12 - 13 - 14 - 23 - 24 - 34

My attempt so far is:

#include <iostream>
using namespace std;

int iRange= 0;
int iN=0;

int fact(int n)
{
    if ( n<1)
        return 1;
    else
    return fact(n-1)*n;
}

void print_combinations(int n, int iMxM)
{
    int iBigSetFact=fact(iMxM);
    int iDiffFact=fact(iMxM-n);
    int iSmallSetFact=fact(n);
    int iNoTotComb = (iBigSetFact/(iDiffFact*iSmallSetFact));
    cout<<"The number of possible combinations is: "<<iNoTotComb<<endl;
    cout<<" and these combinations are the following: "<<endl;


    int i, j, k;
    for (i = 0; i < iMxM - 1; i++)
    {
        for (j = i + 1; j < iMxM ; j++)
        {
            //for (k = j + 1; k < iMxM; k++)
                cout<<i+1<<j+1<<endl;
        }
    }
}

int main()
{
    cout<<"Please give the range (max) within which the combinations are to be found: "<<endl;
    cin>>iRange;
    cout<<"Please give the desired number of combinations: "<<endl; 
    cin>>iN;
    print_combinations(iN,iRange);
    return 0;   
}

My problem: The part of my code related to the printing of the combinations works only for n = 2, iRange = 4 and I can't make it work in general, ie, for any n and iRange .

Answer 1

Your solution will only ever work for n=2. Think about using an array (combs) with n ints, then the loop will tick up the last item in the array. When that item reaches max update then comb[n-2] item and set the last item to the previous value +1.
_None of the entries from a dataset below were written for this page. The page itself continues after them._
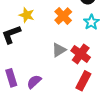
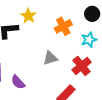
red cross: (81, 54) -> (82, 66), moved
purple semicircle: (34, 82) -> (18, 82), turned -105

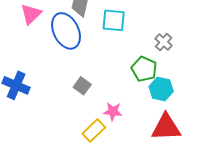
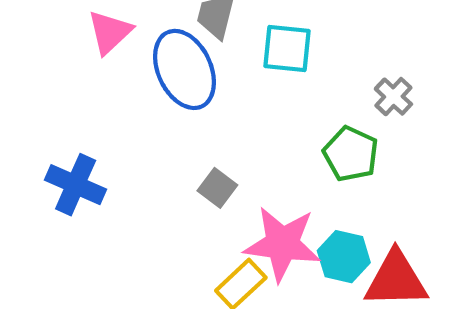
cyan hexagon: (161, 89) -> (344, 257), moved
pink star: (113, 111) -> (282, 244), size x1.8

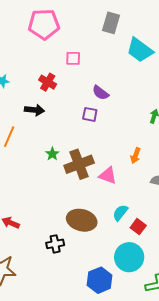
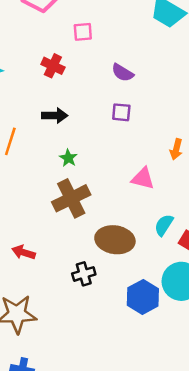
black arrow: (34, 110) -> (55, 116), moved
purple square: (90, 114) -> (121, 112), moved
brown cross: (79, 164) -> (71, 198), moved
blue hexagon: (100, 280) -> (143, 297), moved

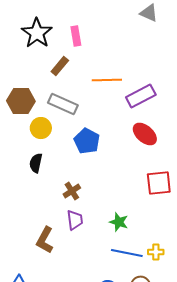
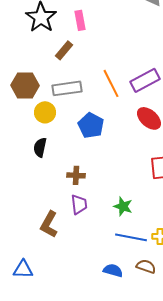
orange line: (107, 80) -> (111, 83), moved, turned 64
gray rectangle: (63, 104) -> (67, 88), turned -32
brown cross: (72, 191) -> (76, 175), turned 36

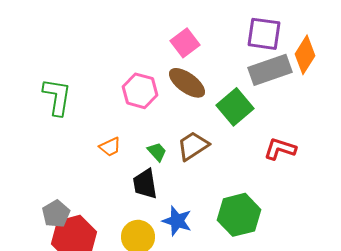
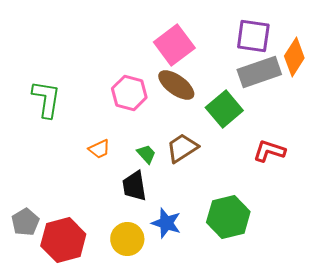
pink square: (185, 43) -> (174, 45), size x1.4
gray pentagon: (56, 214) -> (25, 222), moved

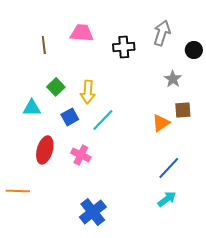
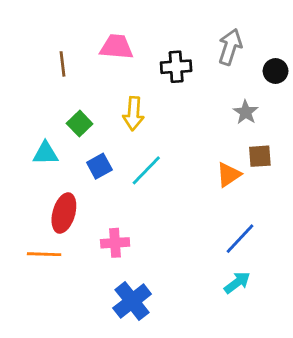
yellow arrow: (88, 92) -> (133, 114), moved
pink cross: (81, 155) -> (115, 243), moved, turned -30
orange line: (18, 191) -> (44, 254), moved

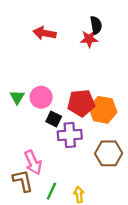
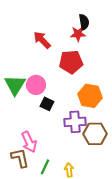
red arrow: (45, 33) -> (42, 40), moved, turned 36
green triangle: (17, 97) -> (15, 85), size x1.6
red pentagon: (81, 103) -> (71, 62), moved
purple cross: (70, 135) -> (75, 122), moved

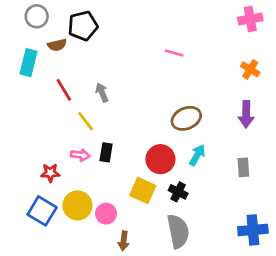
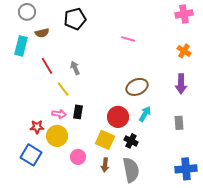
black pentagon: (83, 26) -> (75, 19), moved
yellow circle: (77, 205) -> (57, 136), moved
brown arrow: (124, 241) -> (105, 165), moved

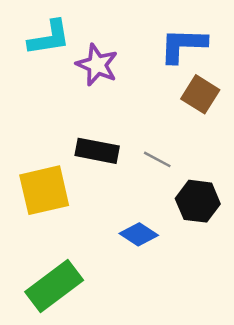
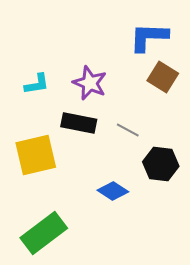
cyan L-shape: (49, 38) -> (37, 84), moved, size x0.7
purple star: (97, 65) -> (90, 83), moved

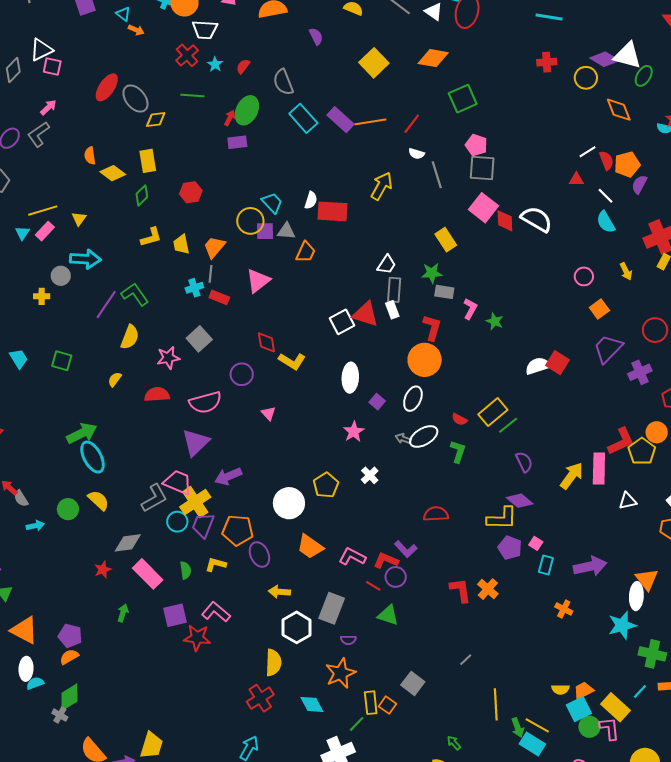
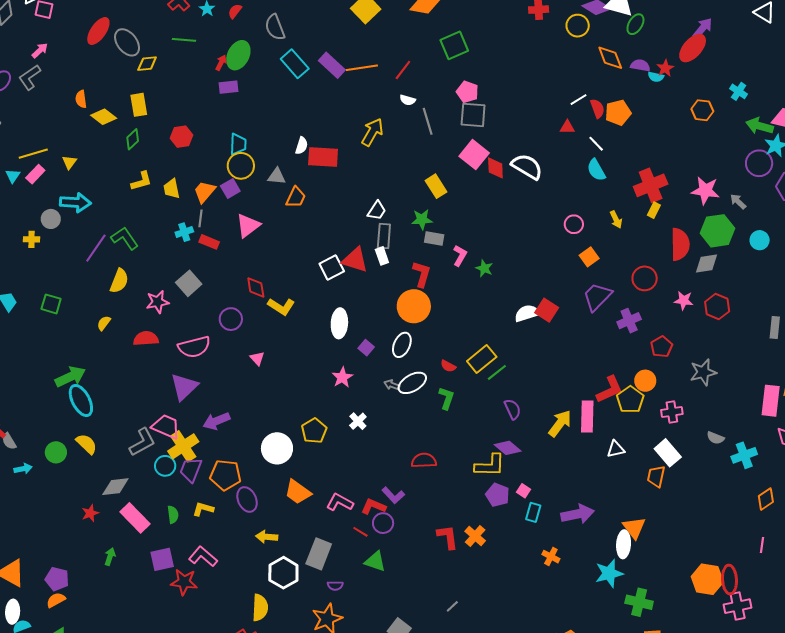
purple semicircle: (639, 184) -> (640, 65), moved, turned 72
cyan trapezoid: (272, 203) -> (238, 144), moved, turned 45
purple square: (265, 231) -> (230, 188), moved, turned -30

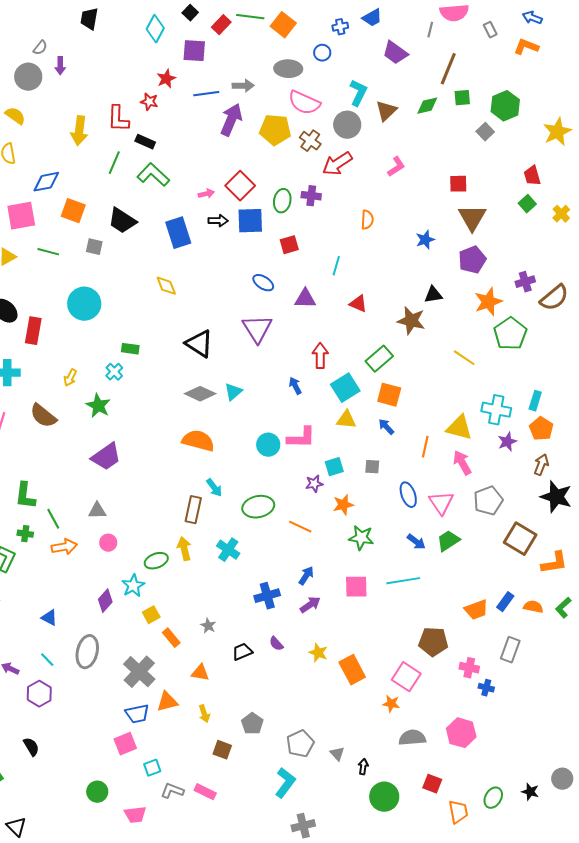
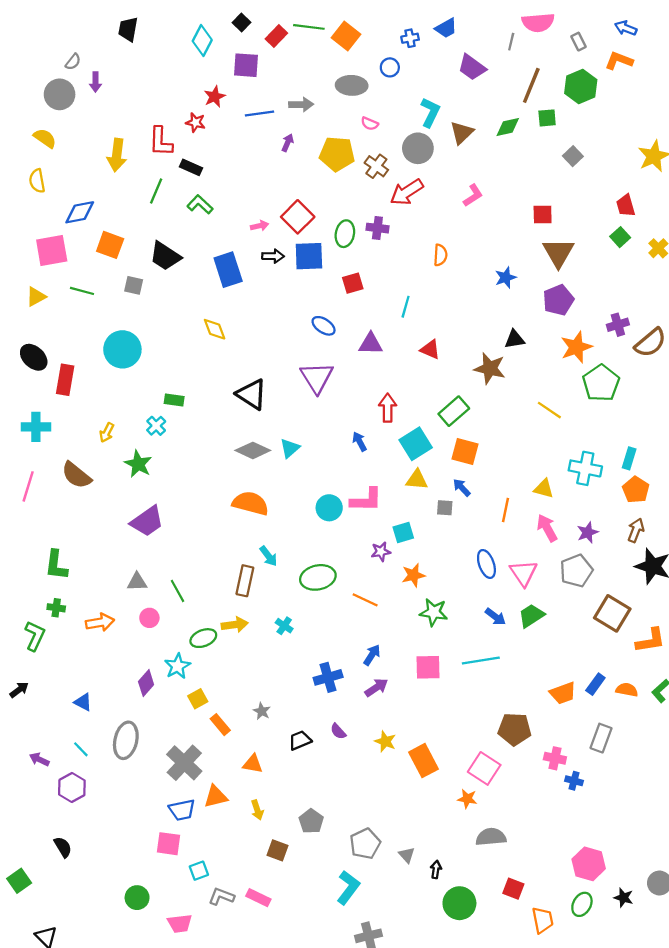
pink semicircle: (304, 103) -> (370, 124), size x0.5
green hexagon: (505, 106) -> (581, 87), moved
purple arrow: (231, 120) -> (288, 143), size x0.5
green L-shape: (153, 175) -> (200, 204), size x0.7
yellow triangle: (459, 428) -> (544, 489), size x0.7
purple star: (507, 442) -> (588, 532), moved
gray square: (372, 467) -> (445, 508), moved
green line: (53, 519) -> (177, 591), moved
yellow arrow: (184, 549) -> (235, 625), turned 95
cyan cross: (228, 550) -> (284, 626), size x0.7
pink hexagon: (461, 733) -> (589, 864), moved
pink square: (125, 744) -> (169, 844), turned 30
Basically working like a clock but you need logic to find what to uptick and what the next minimum value is.

Answer 2

Looks like a good problem for recursion.

Define a function f(prefix, iMin, iMax, n) , that prints all combinations of n digits in the range [ iMin , iMax ] and returns the total number of combinations. For n = 1, it should print every digit from iMin to iMax and return iMax - iMin + 1 .

For your iRange = 5 and n = 3 case, you call f("", 1, 5, 3) . The output should be 123 - 124 - 125 - 134 - 135 - 145 - 234 - 235 - 245 - 345 .

Notice that the first group of outputs are simply 1 prefixed onto the outputs of f("", 2, 5, 2) , ie f("1", 2, 5, 2) , followed by f("2", 3, 5, 2) and f("3", 4, 5, 2) . See how you would do that with a loop. Between this, the case for n = 1 above, and traps for bad inputs (best if they print nothing and return 0, it should simplify your loop), you should be able to write f() .

I'm stopping short because this looks like a homework assignment. Is this enough to get you started?

EDIT: Just for giggles, I wrote a Python version. Python has an easier time throwing around sets and lists of things and staying legible.

#!/usr/bin/env python

def Combos(items, n):
    if n <= 0 or len(items) == 0:
        return []
    if n == 1:
        return [[x] for x in items]
    result = []
    for k in range(len(items) - n + 1):
        for s in Combos(items[k+1:], n - 1):
            result.append([items[k]] + s)
    return result

comb = Combos([str(x) for x in range(1, 6)], 3)
print len(comb), " - ".join(["".join(c) for c in comb])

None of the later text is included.